Document understanding data:
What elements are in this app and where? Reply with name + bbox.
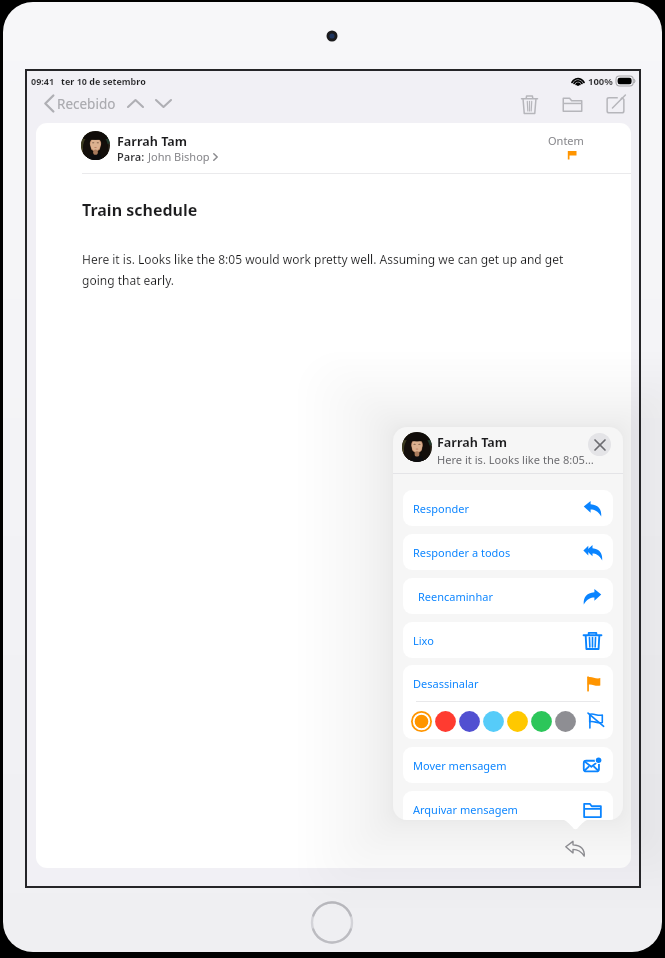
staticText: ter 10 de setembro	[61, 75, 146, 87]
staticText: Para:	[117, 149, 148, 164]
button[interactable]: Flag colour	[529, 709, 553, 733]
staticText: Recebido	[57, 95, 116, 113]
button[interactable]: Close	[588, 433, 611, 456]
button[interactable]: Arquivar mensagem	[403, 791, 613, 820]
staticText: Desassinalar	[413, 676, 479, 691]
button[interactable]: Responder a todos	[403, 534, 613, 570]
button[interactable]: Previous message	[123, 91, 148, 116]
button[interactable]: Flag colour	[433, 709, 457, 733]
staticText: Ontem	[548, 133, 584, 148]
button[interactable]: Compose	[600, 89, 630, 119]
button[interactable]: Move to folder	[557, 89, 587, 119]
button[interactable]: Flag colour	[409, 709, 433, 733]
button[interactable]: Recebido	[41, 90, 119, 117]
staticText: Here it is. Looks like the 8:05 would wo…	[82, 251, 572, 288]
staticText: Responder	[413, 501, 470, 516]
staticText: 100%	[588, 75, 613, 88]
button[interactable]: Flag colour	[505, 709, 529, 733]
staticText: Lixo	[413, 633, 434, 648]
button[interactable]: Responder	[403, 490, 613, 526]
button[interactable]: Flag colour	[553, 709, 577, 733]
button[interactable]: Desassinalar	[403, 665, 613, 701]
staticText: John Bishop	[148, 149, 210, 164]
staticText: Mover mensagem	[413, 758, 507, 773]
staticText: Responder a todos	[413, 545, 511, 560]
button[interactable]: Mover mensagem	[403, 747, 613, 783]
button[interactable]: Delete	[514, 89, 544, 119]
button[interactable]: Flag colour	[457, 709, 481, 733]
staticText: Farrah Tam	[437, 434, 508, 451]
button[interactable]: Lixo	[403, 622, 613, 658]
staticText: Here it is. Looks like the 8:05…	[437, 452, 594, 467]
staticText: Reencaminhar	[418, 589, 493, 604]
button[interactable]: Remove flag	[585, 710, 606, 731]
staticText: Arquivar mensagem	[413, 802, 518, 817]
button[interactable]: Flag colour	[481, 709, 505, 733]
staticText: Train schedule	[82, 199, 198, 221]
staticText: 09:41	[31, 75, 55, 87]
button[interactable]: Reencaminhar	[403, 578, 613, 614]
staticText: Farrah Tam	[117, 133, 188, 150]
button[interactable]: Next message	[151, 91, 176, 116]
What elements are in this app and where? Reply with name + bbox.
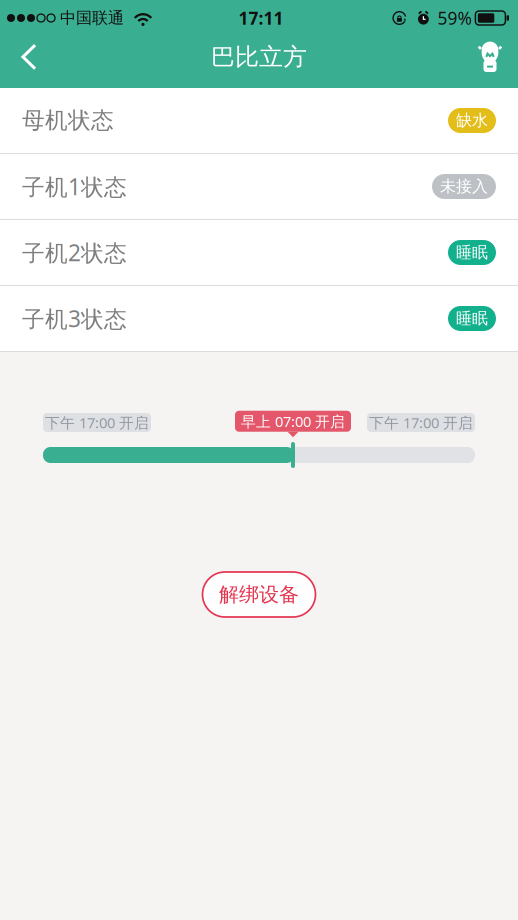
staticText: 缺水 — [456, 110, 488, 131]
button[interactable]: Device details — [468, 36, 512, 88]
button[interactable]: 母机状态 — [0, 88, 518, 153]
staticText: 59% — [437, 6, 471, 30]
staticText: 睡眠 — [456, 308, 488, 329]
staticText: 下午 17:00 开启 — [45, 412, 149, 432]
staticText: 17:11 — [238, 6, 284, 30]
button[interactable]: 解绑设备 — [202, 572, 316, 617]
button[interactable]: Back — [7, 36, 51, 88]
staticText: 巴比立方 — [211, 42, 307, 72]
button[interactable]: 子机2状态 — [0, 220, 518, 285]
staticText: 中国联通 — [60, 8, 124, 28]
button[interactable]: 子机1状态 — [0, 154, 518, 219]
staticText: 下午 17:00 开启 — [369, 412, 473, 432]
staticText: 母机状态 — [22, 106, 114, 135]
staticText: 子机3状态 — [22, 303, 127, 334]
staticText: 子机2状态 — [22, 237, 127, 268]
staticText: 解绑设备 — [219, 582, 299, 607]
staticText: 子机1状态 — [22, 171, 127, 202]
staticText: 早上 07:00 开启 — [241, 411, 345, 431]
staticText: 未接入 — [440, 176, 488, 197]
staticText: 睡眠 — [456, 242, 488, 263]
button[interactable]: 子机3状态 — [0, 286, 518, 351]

## WORK INSTRUCTION
Exact wording is required throughout: write out all the records, but no pictures.

## RESPONSE FOR THIS EXERCISE
What elements are in this app and where? Reply with name + bbox.
staticText: ter 10 de setembro	[61, 75, 146, 87]
staticText: Para:	[117, 149, 148, 164]
button[interactable]: Flag colour	[529, 709, 553, 733]
staticText: Recebido	[57, 95, 116, 113]
button[interactable]: Close	[588, 433, 611, 456]
button[interactable]: Arquivar mensagem	[403, 791, 613, 820]
staticText: Desassinalar	[413, 676, 479, 691]
button[interactable]: Responder a todos	[403, 534, 613, 570]
button[interactable]: Previous message	[123, 91, 148, 116]
button[interactable]: Flag colour	[433, 709, 457, 733]
staticText: Ontem	[548, 133, 584, 148]
button[interactable]: Compose	[600, 89, 630, 119]
button[interactable]: Move to folder	[557, 89, 587, 119]
button[interactable]: Flag colour	[409, 709, 433, 733]
button[interactable]: Recebido	[41, 90, 119, 117]
staticText: Here it is. Looks like the 8:05 would wo…	[82, 251, 572, 288]
staticText: Responder	[413, 501, 470, 516]
staticText: 100%	[588, 75, 613, 88]
button[interactable]: Flag colour	[505, 709, 529, 733]
staticText: Lixo	[413, 633, 434, 648]
button[interactable]: Responder	[403, 490, 613, 526]
button[interactable]: Flag colour	[553, 709, 577, 733]
button[interactable]: Desassinalar	[403, 665, 613, 701]
staticText: John Bishop	[148, 149, 210, 164]
staticText: Mover mensagem	[413, 758, 507, 773]
staticText: Responder a todos	[413, 545, 511, 560]
button[interactable]: Mover mensagem	[403, 747, 613, 783]
button[interactable]: Delete	[514, 89, 544, 119]
button[interactable]: Flag colour	[457, 709, 481, 733]
staticText: Farrah Tam	[437, 434, 508, 451]
button[interactable]: Lixo	[403, 622, 613, 658]
staticText: Here it is. Looks like the 8:05…	[437, 452, 594, 467]
staticText: Reencaminhar	[418, 589, 493, 604]
button[interactable]: Remove flag	[585, 710, 606, 731]
staticText: Arquivar mensagem	[413, 802, 518, 817]
button[interactable]: Flag colour	[481, 709, 505, 733]
staticText: Train schedule	[82, 199, 198, 221]
staticText: 09:41	[31, 75, 55, 87]
button[interactable]: Reencaminhar	[403, 578, 613, 614]
staticText: Farrah Tam	[117, 133, 188, 150]
button[interactable]: Next message	[151, 91, 176, 116]
What elements are in this app and where? Reply with name + bbox.
staticText: 缺水 — [456, 110, 488, 131]
button[interactable]: Device details — [468, 36, 512, 88]
button[interactable]: 母机状态 — [0, 88, 518, 153]
staticText: 59% — [437, 6, 471, 30]
staticText: 睡眠 — [456, 308, 488, 329]
staticText: 下午 17:00 开启 — [45, 412, 149, 432]
staticText: 17:11 — [238, 6, 284, 30]
button[interactable]: 解绑设备 — [202, 572, 316, 617]
button[interactable]: Back — [7, 36, 51, 88]
staticText: 巴比立方 — [211, 42, 307, 72]
button[interactable]: 子机2状态 — [0, 220, 518, 285]
staticText: 中国联通 — [60, 8, 124, 28]
button[interactable]: 子机1状态 — [0, 154, 518, 219]
staticText: 下午 17:00 开启 — [369, 412, 473, 432]
staticText: 母机状态 — [22, 106, 114, 135]
staticText: 子机3状态 — [22, 303, 127, 334]
staticText: 子机2状态 — [22, 237, 127, 268]
staticText: 解绑设备 — [219, 582, 299, 607]
staticText: 子机1状态 — [22, 171, 127, 202]
staticText: 早上 07:00 开启 — [241, 411, 345, 431]
staticText: 未接入 — [440, 176, 488, 197]
staticText: 睡眠 — [456, 242, 488, 263]
button[interactable]: 子机3状态 — [0, 286, 518, 351]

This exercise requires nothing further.